▶ [INSTRUCTIONS TO FOLLOW]
For the listing below, report all lines that hold the word "presidente".

▶ [EXERCISE DATA]
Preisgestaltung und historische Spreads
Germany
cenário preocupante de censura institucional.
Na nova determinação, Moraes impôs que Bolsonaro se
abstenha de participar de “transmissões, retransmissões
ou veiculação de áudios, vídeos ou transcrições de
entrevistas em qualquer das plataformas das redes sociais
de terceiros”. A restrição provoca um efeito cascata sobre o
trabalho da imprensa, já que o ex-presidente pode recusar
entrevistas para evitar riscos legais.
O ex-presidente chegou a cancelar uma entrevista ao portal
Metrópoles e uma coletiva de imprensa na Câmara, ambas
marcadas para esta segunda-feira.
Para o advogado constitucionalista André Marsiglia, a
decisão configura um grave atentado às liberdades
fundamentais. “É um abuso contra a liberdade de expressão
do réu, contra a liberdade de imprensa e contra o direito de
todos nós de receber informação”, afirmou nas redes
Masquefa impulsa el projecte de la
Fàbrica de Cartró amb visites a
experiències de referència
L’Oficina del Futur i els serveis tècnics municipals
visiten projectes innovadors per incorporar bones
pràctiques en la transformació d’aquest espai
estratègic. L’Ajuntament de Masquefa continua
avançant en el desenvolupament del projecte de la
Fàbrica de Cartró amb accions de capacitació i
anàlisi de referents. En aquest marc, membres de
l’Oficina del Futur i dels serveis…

▶ [RESULT FOR THIS EXERCISE]
trabalho da imprensa, já que o ex-presidente pode recusar
O ex-presidente chegou a cancelar uma entrevista ao portal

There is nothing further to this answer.